*WHAT YOU NEED TO DO:*
Print every record below exactly, minus the pictures.

*RECORDS TO PROCESS:*
----------

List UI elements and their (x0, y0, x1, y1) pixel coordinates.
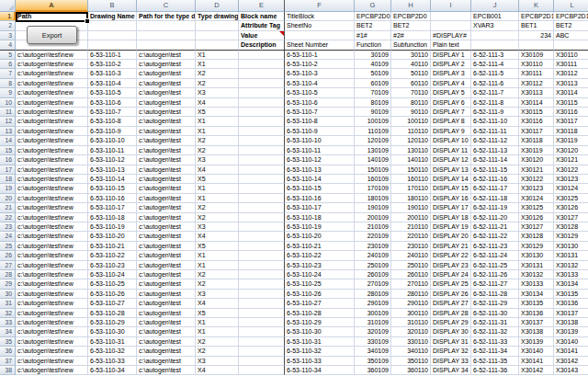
cell-J28[interactable]: 6-52-111-26 (471, 270, 519, 279)
cell-L12[interactable]: X30117 (554, 117, 588, 126)
cell-H30[interactable]: 280110 (391, 290, 431, 299)
cell-G22[interactable]: 200109 (355, 213, 391, 222)
cell-F24[interactable]: 6-53-110-20 (285, 232, 355, 241)
cell-F23[interactable]: 6-53-110-19 (285, 222, 355, 232)
cell-J4[interactable] (471, 40, 519, 50)
cell-A26[interactable]: c:\autogen\test\new (16, 251, 88, 260)
row-header-6[interactable]: 6 (0, 60, 16, 69)
row-header-5[interactable]: 5 (0, 51, 16, 60)
cell-H36[interactable]: 340110 (391, 347, 431, 356)
cell-D11[interactable]: X5 (196, 108, 239, 117)
cell-G10[interactable]: 80109 (355, 98, 391, 108)
cell-J18[interactable]: 6-52-111-16 (471, 175, 519, 184)
cell-J20[interactable]: 6-52-111-18 (471, 194, 519, 203)
cell-G31[interactable]: 290109 (355, 299, 391, 308)
cell-I22[interactable]: DISPLAY 18 (431, 213, 471, 222)
cell-C1[interactable]: Path for the type d (137, 12, 196, 21)
row-header-20[interactable]: 20 (0, 194, 16, 203)
cell-B3[interactable] (88, 31, 137, 40)
cell-I10[interactable]: DISPLAY 6 (431, 98, 471, 108)
cell-I34[interactable]: DISPLAY 30 (431, 327, 471, 336)
cell-D38[interactable]: X4 (196, 366, 239, 375)
cell-H28[interactable]: 260110 (391, 270, 431, 279)
cell-H19[interactable]: 170110 (391, 184, 431, 193)
cell-L28[interactable]: X30133 (554, 270, 588, 279)
cell-E30[interactable] (239, 290, 285, 299)
cell-I32[interactable]: DISPLAY 28 (431, 309, 471, 318)
cell-B15[interactable]: 6-53-110-11 (88, 146, 137, 155)
cell-B32[interactable]: 6-53-110-28 (88, 309, 137, 318)
cell-F37[interactable]: 6-53-110-33 (285, 357, 355, 366)
row-header-3[interactable]: 3 (0, 31, 16, 40)
cell-F6[interactable]: 6-53-110-2 (285, 60, 355, 69)
cell-B22[interactable]: 6-53-110-18 (88, 213, 137, 222)
row-header-11[interactable]: 11 (0, 108, 16, 117)
cell-D6[interactable]: X1 (196, 60, 239, 69)
cell-C16[interactable]: c:\autogen\test (137, 155, 196, 165)
cell-J26[interactable]: 6-52-111-24 (471, 251, 519, 260)
cell-E6[interactable] (239, 60, 285, 69)
cell-B26[interactable]: 6-53-110-22 (88, 251, 137, 260)
cell-F29[interactable]: 6-53-110-25 (285, 279, 355, 289)
cell-K24[interactable]: X30128 (519, 232, 554, 241)
cell-C35[interactable]: c:\autogen\test (137, 337, 196, 347)
cell-C7[interactable]: c:\autogen\test (137, 69, 196, 78)
cell-K9[interactable]: X30113 (519, 88, 554, 97)
cell-A23[interactable]: c:\autogen\test\new (16, 222, 88, 232)
cell-B13[interactable]: 6-53-110-9 (88, 127, 137, 136)
row-header-27[interactable]: 27 (0, 261, 16, 270)
cell-H25[interactable]: 230110 (391, 242, 431, 251)
cell-H11[interactable]: 90110 (391, 108, 431, 117)
cell-G23[interactable]: 210109 (355, 222, 391, 232)
cell-J22[interactable]: 6-52-111-20 (471, 213, 519, 222)
cell-D23[interactable]: X3 (196, 222, 239, 232)
cell-H17[interactable]: 150110 (391, 165, 431, 175)
column-header-F[interactable]: F (285, 0, 355, 12)
cell-F1[interactable]: TitleBlock (285, 12, 355, 21)
cell-G8[interactable]: 60109 (355, 79, 391, 88)
cell-D35[interactable]: X2 (196, 337, 239, 347)
cell-C38[interactable]: c:\autogen\test (137, 366, 196, 375)
row-header-7[interactable]: 7 (0, 69, 16, 78)
cell-L16[interactable]: X30121 (554, 155, 588, 165)
row-header-31[interactable]: 31 (0, 299, 16, 308)
cell-L25[interactable]: X30130 (554, 242, 588, 251)
row-header-33[interactable]: 33 (0, 318, 16, 327)
cell-F22[interactable]: 6-53-110-18 (285, 213, 355, 222)
cell-C33[interactable]: c:\autogen\test (137, 318, 196, 327)
cell-F12[interactable]: 6-53-110-8 (285, 117, 355, 126)
cell-C28[interactable]: c:\autogen\test (137, 270, 196, 279)
cell-E33[interactable] (239, 318, 285, 327)
cell-K25[interactable]: X30129 (519, 242, 554, 251)
cell-C25[interactable]: c:\autogen\test (137, 242, 196, 251)
cell-J33[interactable]: 6-52-111-31 (471, 318, 519, 327)
cell-L1[interactable]: EPCBP2D1 (554, 12, 588, 21)
cell-D26[interactable]: X1 (196, 251, 239, 260)
cell-A1[interactable]: Path (16, 12, 88, 21)
cell-I23[interactable]: DISPLAY 19 (431, 222, 471, 232)
cell-F5[interactable]: 6-53-110-1 (285, 51, 355, 60)
cell-L22[interactable]: X30127 (554, 213, 588, 222)
cell-J7[interactable]: 6-52-111-5 (471, 69, 519, 78)
cell-F32[interactable]: 6-53-110-28 (285, 309, 355, 318)
cell-C24[interactable]: c:\autogen\test (137, 232, 196, 241)
cell-J13[interactable]: 6-52-111-11 (471, 127, 519, 136)
cell-A33[interactable]: c:\autogen\test\new (16, 318, 88, 327)
cell-I35[interactable]: DISPLAY 31 (431, 337, 471, 347)
cell-B12[interactable]: 6-53-110-8 (88, 117, 137, 126)
cell-I1[interactable] (431, 12, 471, 21)
cell-B10[interactable]: 6-53-110-6 (88, 98, 137, 108)
cell-C19[interactable]: c:\autogen\test (137, 184, 196, 193)
cell-D3[interactable] (196, 31, 239, 40)
cell-K36[interactable]: X30140 (519, 347, 554, 356)
cell-H37[interactable]: 350110 (391, 357, 431, 366)
cell-G19[interactable]: 170109 (355, 184, 391, 193)
cell-B17[interactable]: 6-53-110-13 (88, 165, 137, 175)
row-header-10[interactable]: 10 (0, 98, 16, 108)
cell-D14[interactable]: X2 (196, 136, 239, 145)
cell-F16[interactable]: 6-53-110-12 (285, 155, 355, 165)
cell-B6[interactable]: 6-53-110-2 (88, 60, 137, 69)
cell-L5[interactable]: X30110 (554, 51, 588, 60)
cell-K21[interactable]: X30125 (519, 203, 554, 212)
cell-B24[interactable]: 6-53-110-20 (88, 232, 137, 241)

----------

*EXERCISE SOLUTION:*
List UI elements and their (x0, y0, x1, y1) pixel coordinates.
cell-J28[interactable]: 6-52-111-26 (471, 270, 519, 279)
cell-L12[interactable]: X30117 (554, 117, 588, 126)
cell-H30[interactable]: 280110 (391, 290, 431, 299)
cell-G22[interactable]: 200109 (355, 213, 391, 222)
cell-F24[interactable]: 6-53-110-20 (285, 232, 355, 241)
cell-F23[interactable]: 6-53-110-19 (285, 222, 355, 232)
cell-J4[interactable] (471, 40, 519, 50)
cell-A26[interactable]: c:\autogen\test\new (16, 251, 88, 260)
row-header-6[interactable]: 6 (0, 60, 16, 69)
row-header-5[interactable]: 5 (0, 51, 16, 60)
cell-H36[interactable]: 340110 (391, 347, 431, 356)
cell-D11[interactable]: X5 (196, 108, 239, 117)
cell-G10[interactable]: 80109 (355, 98, 391, 108)
cell-J18[interactable]: 6-52-111-16 (471, 175, 519, 184)
cell-J20[interactable]: 6-52-111-18 (471, 194, 519, 203)
cell-G31[interactable]: 290109 (355, 299, 391, 308)
cell-I22[interactable]: DISPLAY 18 (431, 213, 471, 222)
cell-C1[interactable]: Path for the type d (137, 12, 196, 21)
row-header-20[interactable]: 20 (0, 194, 16, 203)
cell-B3[interactable] (88, 31, 137, 40)
cell-I10[interactable]: DISPLAY 6 (431, 98, 471, 108)
cell-I34[interactable]: DISPLAY 30 (431, 327, 471, 336)
cell-D38[interactable]: X4 (196, 366, 239, 375)
cell-H28[interactable]: 260110 (391, 270, 431, 279)
cell-H19[interactable]: 170110 (391, 184, 431, 193)
cell-L28[interactable]: X30133 (554, 270, 588, 279)
cell-E30[interactable] (239, 290, 285, 299)
cell-I32[interactable]: DISPLAY 28 (431, 309, 471, 318)
cell-B15[interactable]: 6-53-110-11 (88, 146, 137, 155)
cell-B32[interactable]: 6-53-110-28 (88, 309, 137, 318)
cell-F37[interactable]: 6-53-110-33 (285, 357, 355, 366)
row-header-3[interactable]: 3 (0, 31, 16, 40)
cell-F6[interactable]: 6-53-110-2 (285, 60, 355, 69)
cell-B22[interactable]: 6-53-110-18 (88, 213, 137, 222)
row-header-11[interactable]: 11 (0, 108, 16, 117)
cell-D6[interactable]: X1 (196, 60, 239, 69)
cell-C16[interactable]: c:\autogen\test (137, 155, 196, 165)
cell-J26[interactable]: 6-52-111-24 (471, 251, 519, 260)
cell-E6[interactable] (239, 60, 285, 69)
cell-B26[interactable]: 6-53-110-22 (88, 251, 137, 260)
cell-F29[interactable]: 6-53-110-25 (285, 279, 355, 289)
cell-K24[interactable]: X30128 (519, 232, 554, 241)
cell-C35[interactable]: c:\autogen\test (137, 337, 196, 347)
cell-C7[interactable]: c:\autogen\test (137, 69, 196, 78)
cell-K9[interactable]: X30113 (519, 88, 554, 97)
cell-A23[interactable]: c:\autogen\test\new (16, 222, 88, 232)
cell-B13[interactable]: 6-53-110-9 (88, 127, 137, 136)
row-header-27[interactable]: 27 (0, 261, 16, 270)
cell-H25[interactable]: 230110 (391, 242, 431, 251)
cell-H11[interactable]: 90110 (391, 108, 431, 117)
cell-G23[interactable]: 210109 (355, 222, 391, 232)
cell-J22[interactable]: 6-52-111-20 (471, 213, 519, 222)
cell-D23[interactable]: X3 (196, 222, 239, 232)
cell-H17[interactable]: 150110 (391, 165, 431, 175)
column-header-F[interactable]: F (285, 0, 355, 12)
cell-F1[interactable]: TitleBlock (285, 12, 355, 21)
cell-G8[interactable]: 60109 (355, 79, 391, 88)
cell-D35[interactable]: X2 (196, 337, 239, 347)
cell-C38[interactable]: c:\autogen\test (137, 366, 196, 375)
row-header-7[interactable]: 7 (0, 69, 16, 78)
cell-L16[interactable]: X30121 (554, 155, 588, 165)
row-header-31[interactable]: 31 (0, 299, 16, 308)
cell-L25[interactable]: X30130 (554, 242, 588, 251)
row-header-33[interactable]: 33 (0, 318, 16, 327)
cell-F22[interactable]: 6-53-110-18 (285, 213, 355, 222)
cell-C33[interactable]: c:\autogen\test (137, 318, 196, 327)
cell-F12[interactable]: 6-53-110-8 (285, 117, 355, 126)
cell-C28[interactable]: c:\autogen\test (137, 270, 196, 279)
cell-E33[interactable] (239, 318, 285, 327)
cell-K25[interactable]: X30129 (519, 242, 554, 251)
cell-C25[interactable]: c:\autogen\test (137, 242, 196, 251)
cell-J33[interactable]: 6-52-111-31 (471, 318, 519, 327)
cell-L1[interactable]: EPCBP2D1 (554, 12, 588, 21)
cell-D26[interactable]: X1 (196, 251, 239, 260)
cell-A1[interactable]: Path (16, 12, 88, 21)
cell-I23[interactable]: DISPLAY 19 (431, 222, 471, 232)
cell-F5[interactable]: 6-53-110-1 (285, 51, 355, 60)
cell-L22[interactable]: X30127 (554, 213, 588, 222)
cell-J7[interactable]: 6-52-111-5 (471, 69, 519, 78)
cell-F32[interactable]: 6-53-110-28 (285, 309, 355, 318)
cell-C24[interactable]: c:\autogen\test (137, 232, 196, 241)
cell-J13[interactable]: 6-52-111-11 (471, 127, 519, 136)
cell-A33[interactable]: c:\autogen\test\new (16, 318, 88, 327)
cell-I35[interactable]: DISPLAY 31 (431, 337, 471, 347)
cell-B12[interactable]: 6-53-110-8 (88, 117, 137, 126)
cell-I1[interactable] (431, 12, 471, 21)
cell-B10[interactable]: 6-53-110-6 (88, 98, 137, 108)
cell-C19[interactable]: c:\autogen\test (137, 184, 196, 193)
cell-D3[interactable] (196, 31, 239, 40)
cell-K36[interactable]: X30140 (519, 347, 554, 356)
cell-H37[interactable]: 350110 (391, 357, 431, 366)
cell-G19[interactable]: 170109 (355, 184, 391, 193)
cell-B17[interactable]: 6-53-110-13 (88, 165, 137, 175)
row-header-10[interactable]: 10 (0, 98, 16, 108)
cell-D14[interactable]: X2 (196, 136, 239, 145)
cell-F16[interactable]: 6-53-110-12 (285, 155, 355, 165)
cell-B6[interactable]: 6-53-110-2 (88, 60, 137, 69)
cell-L5[interactable]: X30110 (554, 51, 588, 60)
cell-K21[interactable]: X30125 (519, 203, 554, 212)
cell-B24[interactable]: 6-53-110-20 (88, 232, 137, 241)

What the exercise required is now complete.